Stored data entries
************
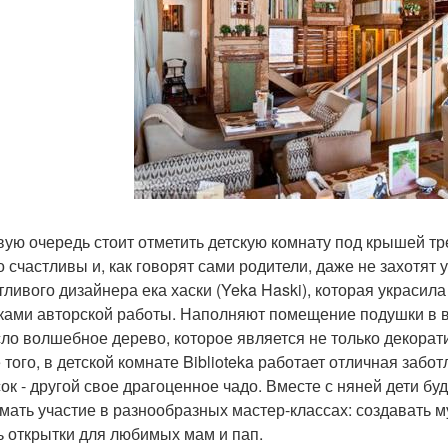
вую очередь стоит отметить детскую комнату под крышей трех
о счастливы и, как говорят сами родители, даже не захотят 
тливого дизайнера ека хаски (Yeka Haski), которая украси
ками авторской работы. Наполняют помещение подушки в в
ло волшебное дерево, которое является не только декорат
 того, в детской комнате Biblioteka работает отличная забо
ок - другой свое драгоценное чадо. Вместе с няней дети буд
мать участие в разнообразных мастер-классах: создавать м
ь открытки для любимых мам и пап.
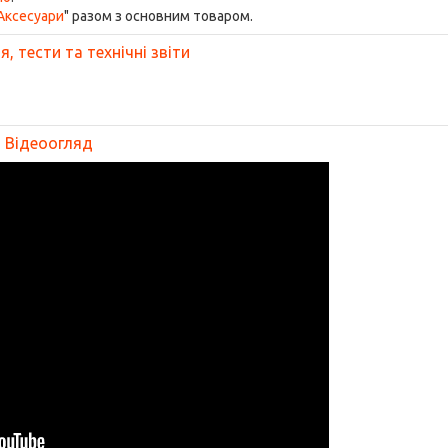
Аксесуари
" разом з основним товаром.
, тести та технічні звіти
Відеоогляд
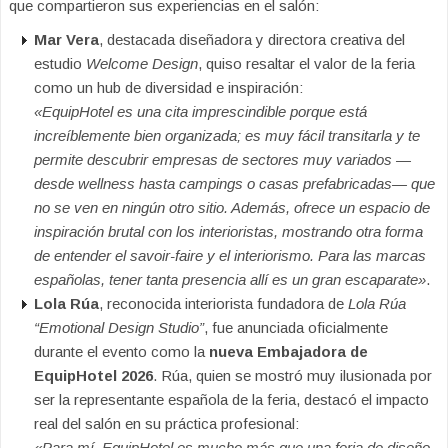
que compartieron sus experiencias en el salón:
Mar Vera
, destacada diseñadora y directora creativa del
estudio
Welcome Design
, quiso resaltar el valor de la feria
como un hub de diversidad e inspiración:
«EquipHotel es una cita imprescindible porque está
increíblemente bien organizada; es muy fácil transitarla y te
permite descubrir empresas de sectores muy variados —
desde wellness hasta campings o casas prefabricadas— que
no se ven en ningún otro sitio. Además, ofrece un espacio de
inspiración brutal con los interioristas, mostrando otra forma
de entender el savoir-faire y el interiorismo. Para las marcas
españolas, tener tanta presencia allí es un gran escaparate»
.
Lola Rúa
, reconocida interiorista fundadora de
Lola Rúa
“Emotional Design Studio”
, fue anunciada oficialmente
durante el evento como la
nueva Embajadora de
EquipHotel 2026
. Rúa, quien se mostró muy ilusionada por
ser la representante española de la feria, destacó el impacto
real del salón en su práctica profesional:
«Para mí, EquipHotel es mucho más que una feria de diseño,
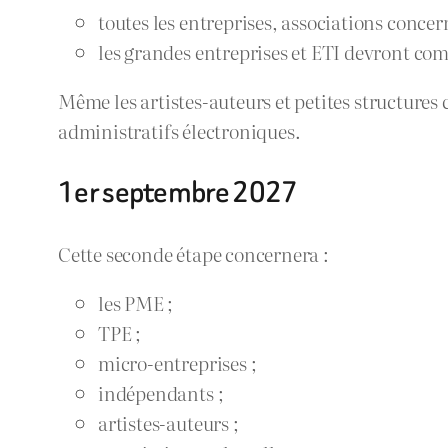
toutes les entreprises, associations conce
les grandes entreprises et ETI devront co
Même les artistes-auteurs et petites structures
administratifs électroniques.
1er septembre 2027
Cette seconde étape concernera :
les PME ;
TPE ;
micro-entreprises ;
indépendants ;
artistes-auteurs ;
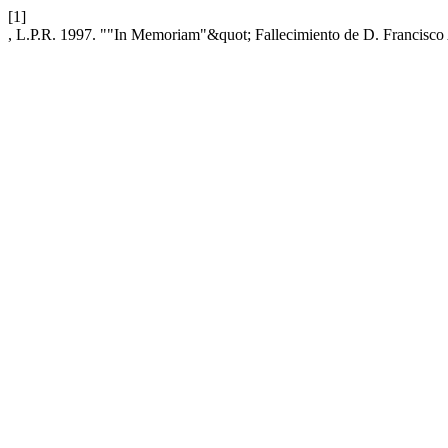
[1]
, L.P.R. 1997. ""In Memoriam"&quot; Fallecimiento de D. Francisc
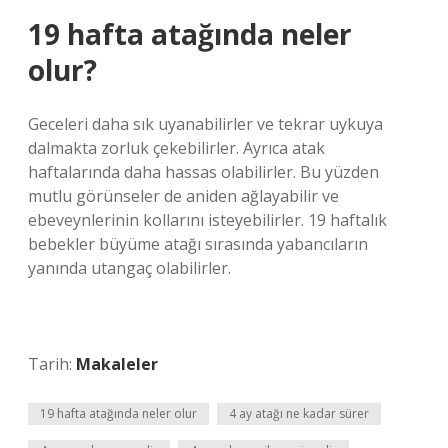
19 hafta atağında neler
olur?
Geceleri daha sık uyanabilirler ve tekrar uykuya
dalmakta zorluk çekebilirler. Ayrıca atak
haftalarında daha hassas olabilirler. Bu yüzden
mutlu görünseler de aniden ağlayabilir ve
ebeveynlerinin kollarını isteyebilirler. 19 haftalık
bebekler büyüme atağı sırasında yabancıların
yanında utangaç olabilirler.
Tarih:
Makaleler
19 hafta atağında neler olur
4 ay atağı ne kadar sürer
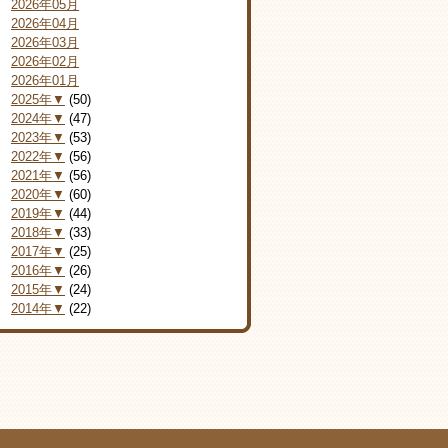
2026年05月
2026年04月
2026年03月
2026年02月
2026年01月
2025年▼
(50)
2024年▼
(47)
2023年▼
(53)
2022年▼
(56)
2021年▼
(56)
2020年▼
(60)
2019年▼
(44)
2018年▼
(33)
2017年▼
(25)
2016年▼
(26)
2015年▼
(24)
2014年▼
(22)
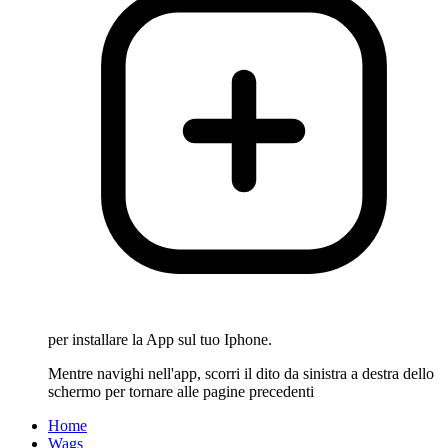
per installare la App sul tuo Iphone.
Mentre navighi nell'app, scorri il dito da sinistra a destra dello
schermo per tornare alle pagine precedenti
Home
Wags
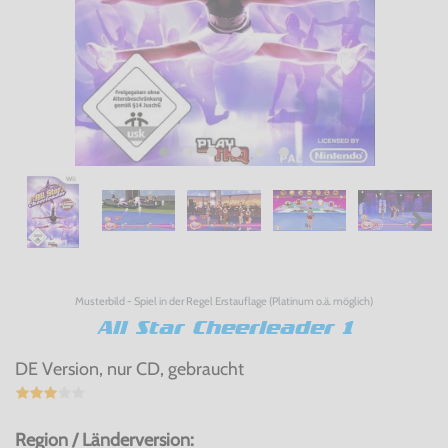
Musterbild - Spiel in der Regel Erstauflage (Platinum o.ä. möglich)
All Star Cheerleader 1
DE Version, nur CD, gebraucht
Region / Länderversion:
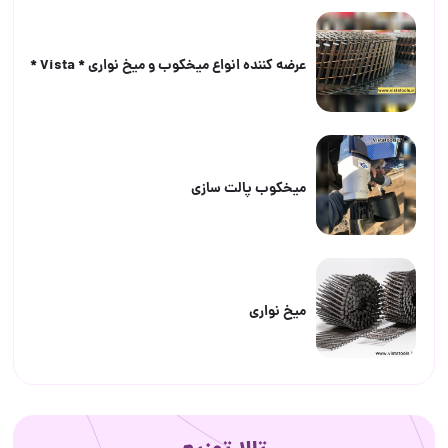
عرضه كننده انواع ميخكوب و ميخ نوارى * Vista *
ميخكوب پالت سازى
ميخ نوارى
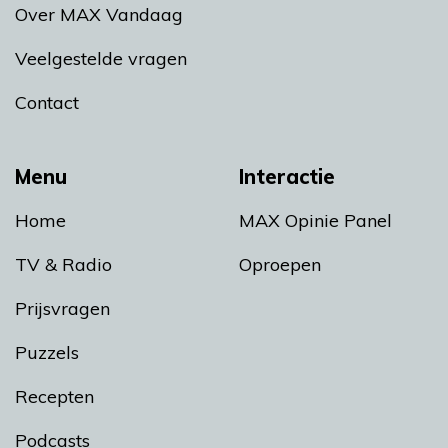
Over MAX Vandaag
Veelgestelde vragen
Contact
Menu
Interactie
Home
MAX Opinie Panel
TV & Radio
Oproepen
Prijsvragen
Puzzels
Recepten
Podcasts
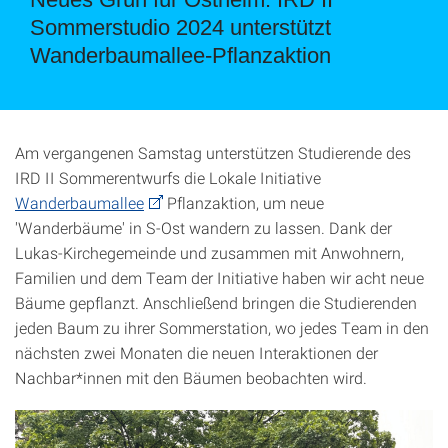
Sommerstudio 2024 unterstützt
Wanderbaumallee-Pflanzaktion
Am vergangenen Samstag unterstützen Studierende des
IRD II Sommerentwurfs die Lokale Initiative
Wanderbaumallee
Pflanzaktion, um neue
'Wanderbäume' in S-Ost wandern zu lassen. Dank der
Lukas-Kirchegemeinde und zusammen mit Anwohnern,
Familien und dem Team der Initiative haben wir acht neue
Bäume gepflanzt. Anschließend bringen die Studierenden
jeden Baum zu ihrer Sommerstation, wo jedes Team in den
nächsten zwei Monaten die neuen Interaktionen der
Nachbar*innen mit den Bäumen beobachten wird.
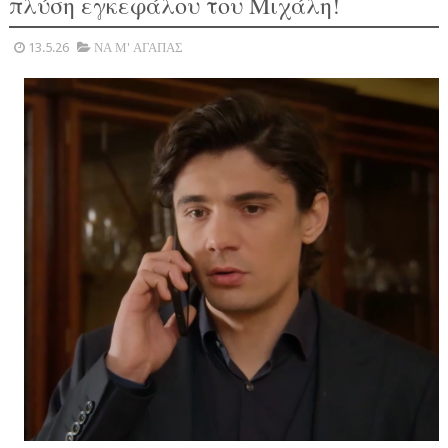
πλύση εγκεφάλου του Μιχάλη!
13.5.26
ΝΑ Μ' ΑΓΑΠΑΣ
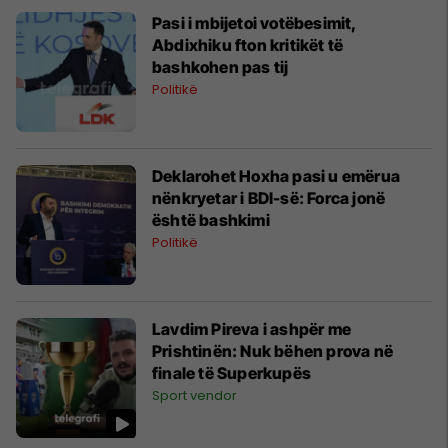
Pasi i mbijetoi votëbesimit,
Abdixhiku fton kritikët të
bashkohen pas tij
Politikë
Deklarohet Hoxha pasi u emërua
nënkryetar i BDI-së: Forca jonë
është bashkimi
Politikë
Lavdim Pireva i ashpër me
Prishtinën: Nuk bëhen prova në
finale të Superkupës
Sport vendor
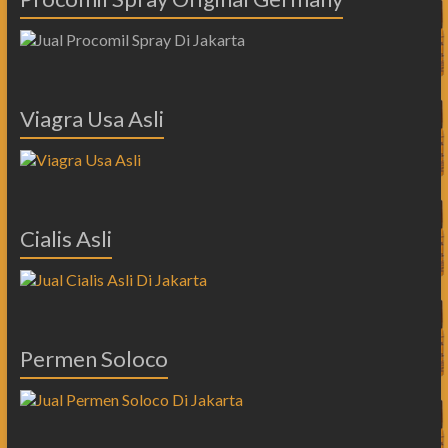
Viagra Usa Asli
Cialis Asli
Permen Soloco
************
To do
Set down exactly the lines from the start of the records through the line containing "desde wellness hasta", both included, and omit the pictures.

Answer section
вую очередь стоит отметить детскую комнату под крышей трех
о счастливы и, как говорят сами родители, даже не захотят 
тливого дизайнера ека хаски (Yeka Haski), которая украси
ками авторской работы. Наполняют помещение подушки в в
ло волшебное дерево, которое является не только декорат
 того, в детской комнате Biblioteka работает отличная забо
ок - другой свое драгоценное чадо. Вместе с няней дети буд
мать участие в разнообразных мастер-классах: создавать м
ь открытки для любимых мам и пап.
Аксесуари
" разом з основним товаром.
, тести та технічні звіти
Відеоогляд
que compartieron sus experiencias en el salón:
Mar Vera
, destacada diseñadora y directora creativa del
estudio
Welcome Design
, quiso resaltar el valor de la feria
como un hub de diversidad e inspiración:
«EquipHotel es una cita imprescindible porque está
increíblemente bien organizada; es muy fácil transitarla y te
permite descubrir empresas de sectores muy variados —
desde wellness hasta campings o casas prefabricadas— que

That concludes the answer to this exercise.